MDL= regARIMA('AR',{0.8, -0.4},'嘛',0.3,。。。'arlags',[1 4],'Intercept',1,'Beta',0.5,。。。'Variance',1)
mdl =带有属性的雷加里玛:描述:“使用ARMA(4,1)错误模型(高斯分布)回归:分布:name =“高斯”截距:1 beta:[0.5] p:4 q:4 q:1 ar:{0.8  -  {0.8  -  {0.8  -0.4}在滞后[1 4] sar:{} ma:{0.3} lag [1] sma:{}方差:1

You can verify that the lags of the autoregressive terms are14在里面AR排。

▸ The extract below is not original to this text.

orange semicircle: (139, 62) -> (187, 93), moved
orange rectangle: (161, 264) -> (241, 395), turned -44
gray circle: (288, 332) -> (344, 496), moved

Generate random predictor data.

RNG(1);%可再现性T = 20; X = randn(T,1);

ConvertMDLto an ARIMAX model.

[Arimax,Xnew] = Arima(MDL,'X',X); ARIMAX
Arimax= arima with properties: Description: "ARIMAX(4,0,1) Model (Gaussian Distribution)" Distribution: Name = "Gaussian" P: 4 D: 0 Q: 1 Constant: 0.6 AR: {0.8 -0.4} at lags [1 4] SAR: {} MA: {0.3} at lag [1] SMA: {} Seasonality: 0 Beta: [1 -0.8 0.4] Variance: 1

新的arimamodel,Arimax, 是

y t = 0 6 + Z t γ + 0 8 y t - 1 - 0 4 y t - 4 + ε t + 0 3 ε t - 1 ,

where

Z t γ = [ 0 5 x 1 N a N N a N 0 5 x 2 0 5 x 1 N a N 0 5 x 3 0 5 x 2 N a N 0 5 x 4 0 5 x 3 N a N 0 5 x 5 0 5 x 4 0 5 x 1 0 5 T 0 5 x T - 1 0 5 x T - 4 ] [ 1 - 0 8 0 4 ]

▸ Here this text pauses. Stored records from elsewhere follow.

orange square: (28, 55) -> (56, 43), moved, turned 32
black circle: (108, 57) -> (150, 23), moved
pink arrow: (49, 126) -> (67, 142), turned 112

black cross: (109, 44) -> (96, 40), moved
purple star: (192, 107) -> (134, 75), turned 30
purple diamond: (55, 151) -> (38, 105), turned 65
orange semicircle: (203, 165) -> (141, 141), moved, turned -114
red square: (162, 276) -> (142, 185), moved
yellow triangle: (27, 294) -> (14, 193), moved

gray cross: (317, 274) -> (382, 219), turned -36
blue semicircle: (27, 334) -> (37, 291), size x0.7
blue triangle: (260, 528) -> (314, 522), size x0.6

x j is rowjX。自自回归和的产物integration polynomials is ϕ ( L ) = ( 1 - 0 8 L + 0 4 L 4 ) , arimax.betais simply[1 -0.8 0.4]。Note that the software carries over the autoregressive and moving average coefficients fromMDLtoArimax。还,MDL。Intercept= 1和Arimax。Constant= (1 - 0.8 + 0.4)(1) = 0.6, i.e., theregARIMA模型截距和arima模型常数通常不等。

Convert a regression model with seasonal ARIMA errors to an ARIMAX model using thearima转换器。

A R I M A ( 2 , 1 , 1 ) × ( 1 , 1 , 0 ) 2 错误:

y t = X t [ - 2 1 ] + u t ( 1 - 0 3 L + 0 1 5 L 2 ) ( 1 - L ) ( 1 - 0 2 L 2 ) ( 1 - L 2 ) u t = ( 1 + 0 1 L ) ε t ,

where ε t is Gaussian with mean 0 and variance 1.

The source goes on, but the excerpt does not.